Applying DataOps to Azure Data Factory
APPLIES TO: Azure Data Factory Azure Synapse Analytics
Try out Data Factory in Microsoft Fabric, an all-in-one analytics solution for enterprises. Microsoft Fabric covers everything from data movement to data science, real-time analytics, business intelligence, and reporting. Learn how to start a new trial for free!
Azure Data Factory is Microsoft’s Data Integration and ETL service in the cloud. This paper provides guidance for DataOps in data factory. It isn't intended to be a complete tutorial on CI/CD, Git, or DevOps. Rather, you'll find the data factory team’s guidance for achieving DataOps in the service with references to detailed implementation links for data factory deployment best practices, factory management, and governance. There's a resources section at the end of this paper with links to tutorials.
What is DataOps?
DataOps is a process that data organizations practice for collaborative data management intended to provide faster value to decision makers.

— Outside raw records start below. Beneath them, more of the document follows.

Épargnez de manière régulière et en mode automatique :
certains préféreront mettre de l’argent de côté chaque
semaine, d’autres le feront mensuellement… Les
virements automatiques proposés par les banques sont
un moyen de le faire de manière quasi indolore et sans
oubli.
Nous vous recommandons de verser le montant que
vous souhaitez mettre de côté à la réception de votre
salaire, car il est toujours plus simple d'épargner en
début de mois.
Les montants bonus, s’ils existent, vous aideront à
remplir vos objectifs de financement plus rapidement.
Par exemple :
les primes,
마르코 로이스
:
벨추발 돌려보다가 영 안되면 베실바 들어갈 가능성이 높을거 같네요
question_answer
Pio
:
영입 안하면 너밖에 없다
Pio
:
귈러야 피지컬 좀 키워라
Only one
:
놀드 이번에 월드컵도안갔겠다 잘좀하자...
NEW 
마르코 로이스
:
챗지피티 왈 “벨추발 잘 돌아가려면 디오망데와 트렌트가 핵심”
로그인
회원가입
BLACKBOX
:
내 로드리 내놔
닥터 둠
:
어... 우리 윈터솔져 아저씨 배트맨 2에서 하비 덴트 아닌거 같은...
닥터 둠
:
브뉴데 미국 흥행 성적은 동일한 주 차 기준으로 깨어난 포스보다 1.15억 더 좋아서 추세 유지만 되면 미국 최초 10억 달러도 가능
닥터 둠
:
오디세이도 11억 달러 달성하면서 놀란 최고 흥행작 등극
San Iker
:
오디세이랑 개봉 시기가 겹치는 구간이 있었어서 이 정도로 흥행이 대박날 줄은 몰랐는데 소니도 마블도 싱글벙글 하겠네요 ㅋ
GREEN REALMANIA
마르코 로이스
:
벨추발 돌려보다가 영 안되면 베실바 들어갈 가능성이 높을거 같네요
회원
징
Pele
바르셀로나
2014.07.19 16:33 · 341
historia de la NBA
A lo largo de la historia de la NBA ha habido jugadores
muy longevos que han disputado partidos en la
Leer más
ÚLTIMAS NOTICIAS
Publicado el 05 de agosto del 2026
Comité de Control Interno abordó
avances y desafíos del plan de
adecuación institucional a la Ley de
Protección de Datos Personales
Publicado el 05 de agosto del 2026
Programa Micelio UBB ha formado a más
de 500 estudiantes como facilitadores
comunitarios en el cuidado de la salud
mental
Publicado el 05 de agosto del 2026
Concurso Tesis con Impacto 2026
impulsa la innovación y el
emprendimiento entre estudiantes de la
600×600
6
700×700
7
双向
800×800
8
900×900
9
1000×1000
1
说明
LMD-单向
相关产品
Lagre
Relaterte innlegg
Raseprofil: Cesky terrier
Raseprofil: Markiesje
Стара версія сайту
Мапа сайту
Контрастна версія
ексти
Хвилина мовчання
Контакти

Gartner provides this clear definition of DataOps:
DataOps is a collaborative data management practice focused on improving communication, integration and automation of data flows between data managers and data consumers across an organization. The goal of DataOps is to deliver value faster by creating predictable delivery and change management of data, data models, and related artifacts. DataOps uses technology to automate the design, deployment, and management of data delivery with appropriate levels of governance and uses metadata to improve the usability and value of data in a dynamic environment.

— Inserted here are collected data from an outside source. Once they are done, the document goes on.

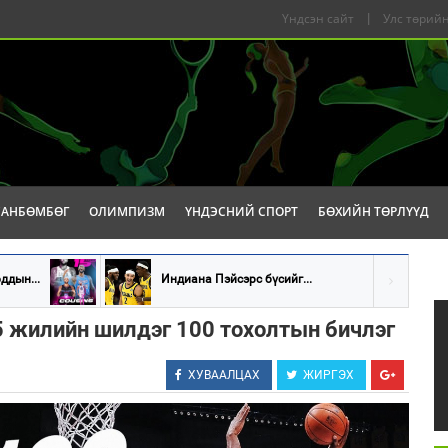
Үндсэн сайт
|
Улс төрийн
САНБӨМБӨГ
ОЛИМПИЗМ
ҮНДЭСНИЙ СПОРТ
БӨХИЙН ТӨРЛҮҮД
ддын...
Индиана Пэйсэрс бүсийг...
5 жилийн шилдэг 100 тохолтын бичлэг
ХУВААЛЦАХ
ЖИРГЭХ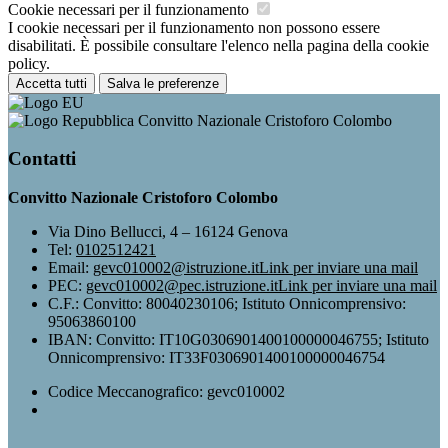
Cookie necessari per il funzionamento
I cookie necessari per il funzionamento non possono essere
disabilitati. È possibile consultare l'elenco nella pagina della cookie
policy.
Accetta tutti
Salva le preferenze
Convitto Nazionale Cristoforo Colombo
Contatti
Convitto Nazionale Cristoforo Colombo
Via Dino Bellucci, 4 – 16124 Genova
Tel:
0102512421
Email:
gevc010002@istruzione.it
Link per inviare una mail
PEC:
gevc010002@pec.istruzione.it
Link per inviare una mail
C.F.: Convitto: 80040230106; Istituto Onnicomprensivo:
95063860100
IBAN: Convitto: IT10G0306901400100000046755; Istituto
Onnicomprensivo: IT33F0306901400100000046754
Codice Meccanografico: gevc010002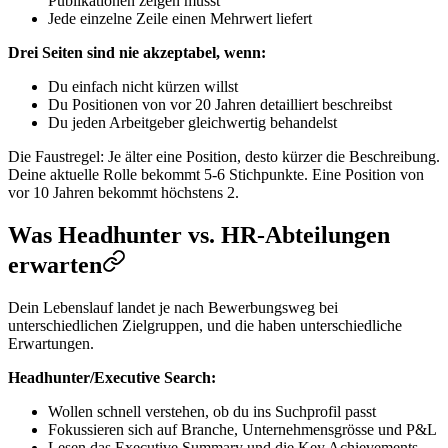
Publikationen zeigen musst
Jede einzelne Zeile einen Mehrwert liefert
Drei Seiten sind nie akzeptabel, wenn:
Du einfach nicht kürzen willst
Du Positionen von vor 20 Jahren detailliert beschreibst
Du jeden Arbeitgeber gleichwertig behandelst
Die Faustregel: Je älter eine Position, desto kürzer die Beschreibung.
Deine aktuelle Rolle bekommt 5-6 Stichpunkte. Eine Position von
vor 10 Jahren bekommt höchstens 2.
Was Headhunter vs. HR-Abteilungen
erwarten
Dein Lebenslauf landet je nach Bewerbungsweg bei
unterschiedlichen Zielgruppen, und die haben unterschiedliche
Erwartungen.
Headhunter/Executive Search:
Wollen schnell verstehen, ob du ins Suchprofil passt
Fokussieren sich auf Branche, Unternehmensgrösse und P&L
Lesen das Executive Summary und die Key Achievements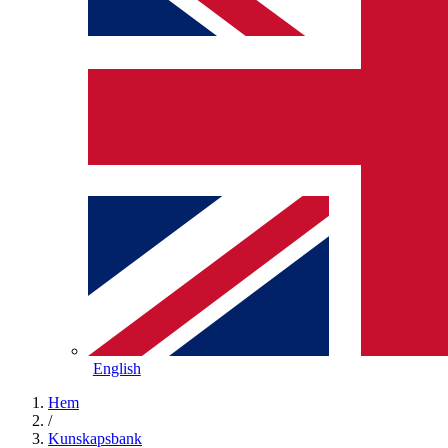
English
Hem
/
Kunskapsbank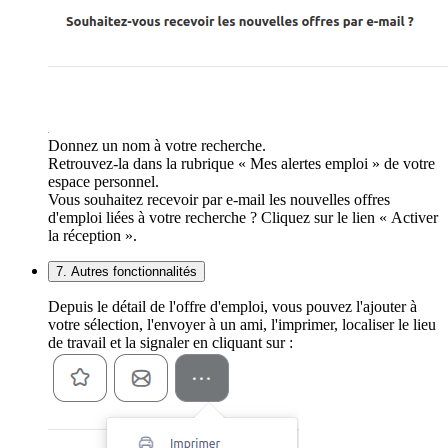
Donnez un nom à votre recherche.
Retrouvez-la dans la rubrique « Mes alertes emploi » de votre
espace personnel.
Vous souhaitez recevoir par e-mail les nouvelles offres
d'emploi liées à votre recherche ? Cliquez sur le lien « Activer
la réception ».
7. Autres fonctionnalités
Depuis le détail de l'offre d'emploi, vous pouvez l'ajouter à
votre sélection, l'envoyer à un ami, l'imprimer, localiser le lieu
de travail et la signaler en cliquant sur :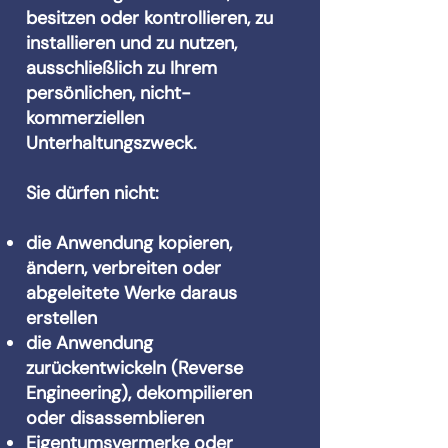
besitzen oder kontrollieren, zu
installieren und zu nutzen,
ausschließlich zu Ihrem
persönlichen, nicht-
kommerziellen
Unterhaltungszweck.
Sie dürfen nicht:
die Anwendung kopieren,
ändern, verbreiten oder
abgeleitete Werke daraus
erstellen
die Anwendung
zurückentwickeln (Reverse
Engineering), dekompilieren
oder disassemblieren
Eigentumsvermerke oder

How do you achieve DataOps in Azure Data Factory?
Azure Data Factory provides data engineers with a visually based data pipeline paradigm for easily building cloud-scale data integration and ETL projects. Data factory relies on native integrations with mature version control tools such as GitHub and Azure DevOps, as well as the broader Azure ecosystem, to provide many built-in features to facilitate DataOps that include rich collaboration, governance, and artifact relationships.

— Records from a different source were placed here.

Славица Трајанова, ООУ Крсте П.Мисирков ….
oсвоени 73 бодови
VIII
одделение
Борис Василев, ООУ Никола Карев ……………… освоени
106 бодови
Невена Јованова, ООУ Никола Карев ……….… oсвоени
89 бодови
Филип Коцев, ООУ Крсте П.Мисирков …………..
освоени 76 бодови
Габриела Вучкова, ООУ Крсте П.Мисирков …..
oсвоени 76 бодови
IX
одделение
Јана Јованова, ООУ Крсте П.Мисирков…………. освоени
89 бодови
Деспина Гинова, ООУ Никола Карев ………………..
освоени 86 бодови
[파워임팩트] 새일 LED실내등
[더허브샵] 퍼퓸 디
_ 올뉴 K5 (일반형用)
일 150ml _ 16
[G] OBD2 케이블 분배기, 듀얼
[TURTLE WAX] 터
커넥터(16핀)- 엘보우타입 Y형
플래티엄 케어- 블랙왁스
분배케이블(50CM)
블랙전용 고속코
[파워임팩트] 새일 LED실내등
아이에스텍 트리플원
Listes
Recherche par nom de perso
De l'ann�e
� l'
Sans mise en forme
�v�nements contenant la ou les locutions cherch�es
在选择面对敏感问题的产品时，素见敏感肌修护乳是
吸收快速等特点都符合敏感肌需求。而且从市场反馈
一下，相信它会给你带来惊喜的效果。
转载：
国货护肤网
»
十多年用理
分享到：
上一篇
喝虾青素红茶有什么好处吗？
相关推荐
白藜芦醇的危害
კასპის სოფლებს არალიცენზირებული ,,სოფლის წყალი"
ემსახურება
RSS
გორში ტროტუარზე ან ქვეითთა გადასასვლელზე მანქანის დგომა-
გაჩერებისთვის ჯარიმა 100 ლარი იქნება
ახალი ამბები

Specifically, once you bring your own GitHub or Azure DevOps repository into data factory, the service provides intuitive built-in UI options for common commands, such as commits, saving artifacts, and version control. The service also provides the option to provide CI/CD and code check-in best practices, to protect the sanity and health of your production environment.
"Code" in Azure Data Factory
All artifacts in Azure Data Factory, whether they're pipelines, linked services, triggers, etc. have corresponding “code” representations in JSON behind the visual UI integration. These artifacts act in compliance with Azure Resource Manager templates standards. You can find the code by clicking on the bracket icon on the top right of the canvas. Sample JSON “code” would look like this:
Live mode and Git version control
Every factory has one single source of truth: pipelines, linked services, and trigger definitions stored within the service. This source of truth is what the pipeline runs execute and what determines the behaviors of triggers. If you are in live mode, every time you publish, you directly modify the single source of truth. The following image shows what the Publish All button looks like in live mode.
Live mode can be convenient for single person working on side projects, as it allows developers to see immediate effects of their code changes. However, it's discouraged for a team of developers working on production-level work projects. The dangers include fat fingers, accidental deletions of critical resources, publishing of untested codes, etc., just to name a few. When working on mission critical projects and platforms, consider bringing in a Git repository and use the Git mode in data factory to streamline the development process. Version control and gated check-in capabilities of the Git mode helps you prevent most, if not all, of the accidents associated with touching live mode directly.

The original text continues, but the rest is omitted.